Losers outnumbered gainers 297 to 241, after 1.3 billion securities worth $1.2 billion changed hands.

SPI Asset Management managing partner Stephen Innes noted that a possible higher-for-longer United States Federal Reserve funds rate regime may have put pressure on markets.

He said: “With peak-inflation euphoria ebbing, US data surprisingly sliding negative of late and the Fed potentially pushing back on the loosening of financial conditions, the US and the rest of the world’s equity markets have run out of puff today.”

Despite positive developments in recent months – including China’s reopening, reduced recession risks in Europe and improving inflation in the US – recession risks in the US will most likely remain a major worry, and may pose the most significant risk to the global cyclical picture, Mr Innes said.

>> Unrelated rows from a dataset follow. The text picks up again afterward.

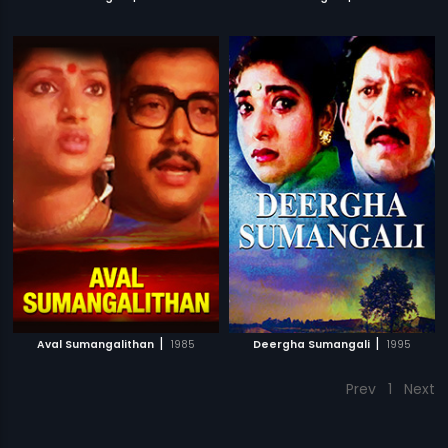
|
|
Aval Sumangalithan
1985
Deergha Sumangali
1995
Prev
1
Next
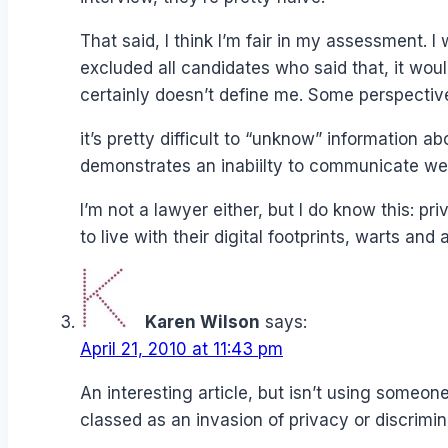
That said, I think I’m fair in my assessment. 
excluded all candidates who said that, it woul
certainly doesn’t define me. Some perspective
it’s pretty difficult to “unknow” information
demonstrates an inabiilty to communicate well 
I’m not a lawyer either, but I do know this: p
to live with their digital footprints, warts and al
Karen Wilson
says:
April 21, 2010 at 11:43 pm
An interesting article, but isn’t using some
classed as an invasion of privacy or discrimin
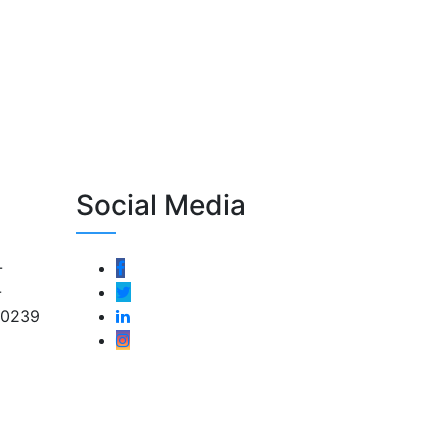
Social Media
-
-
-0239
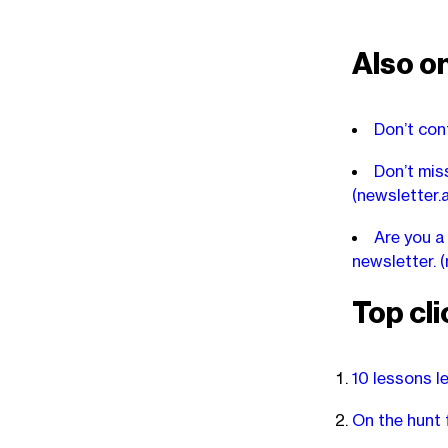
Also on
Don’t con
Don’t miss
(newsletter.
Are you a
newsletter.
(
Top cli
10 lessons l
On the hunt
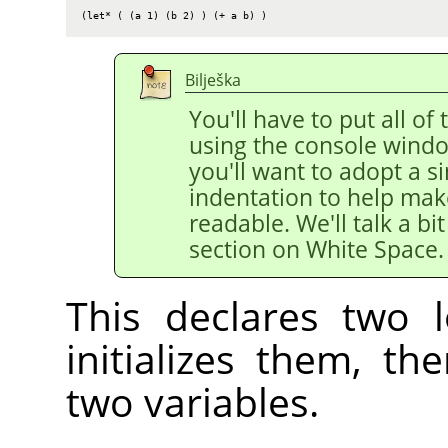
(let* ( (a 1) (b 2) ) (+ a b) )
Bilješka
You'll have to put all of 
using the console windo
you'll want to adopt a si
indentation to help mak
readable. We'll talk a bi
section on White Space.
This declares two l
initializes them, t
two variables.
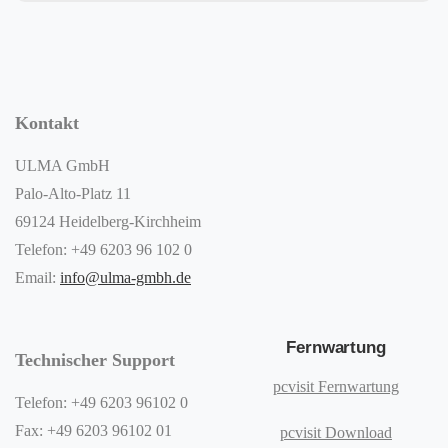
Kontakt
ULMA GmbH
Palo-Alto-Platz 11
69124 Heidelberg-Kirchheim
Telefon: +49 6203 96 102 0
Email:
info@ulma-gmbh.de
Fernwartung
Technischer Support
pcvisit Fernwartung
Telefon: +49 6203 96102 0
Fax: +49 6203 96102 01
pcvisit Download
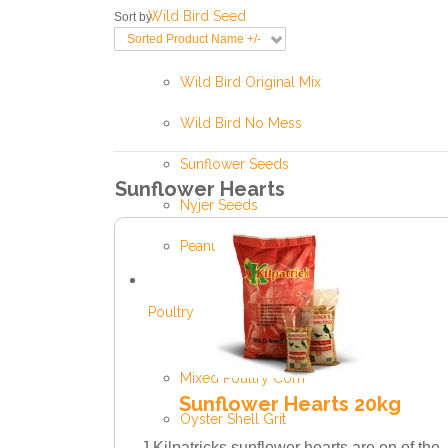
Wild Bird Seed
Sort by
Sorted Product Name +/-
Wild Bird Original Mix
Wild Bird No Mess
Sunflower Seeds
Sunflower Hearts
Nyjer Seeds
Peanuts
Poultry
Mixed Poultry Corn
Sunflower Hearts 20kg
Oyster Shell Grit
J Kilpatricks sunflower hearts are on of the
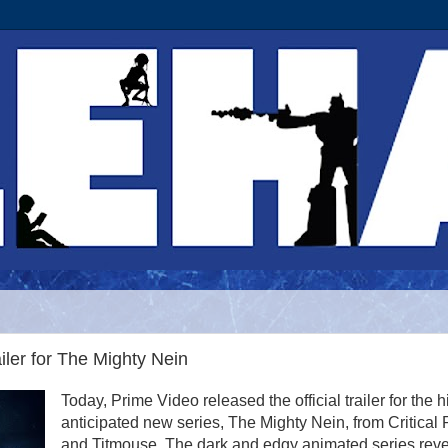
ler for The Mighty Nein
Today, Prime Video released the official trailer for the h
anticipated new series, The Mighty Nein, from Critical 
and Titmouse. The dark and edgy animated series rev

Elsewhere in the region, markets were largely in the red. The Hang Seng Index fell 1 per cent, the Nikkei 225 slid 0.4 per cent, the Kospi composite index was down 1 per cent, and the FTSE Bursa Malaysia index closed 0.9 per cent lower.

In Singapore, the top gainer on the STI was Yangzijiang Shipbuilding, rising 4 per cent to close at $1.29.

Meanwhile, the top loser on the index was Emperador, which fell 2 per cent to close at 49 cents.

The trio of local banks ended mixed on Tuesday. DBS gained 0.3 per cent to $35.79, while UOB fell 0.8 per cent to $29.83, and OCBC lost 0.5 per cent to $12.93.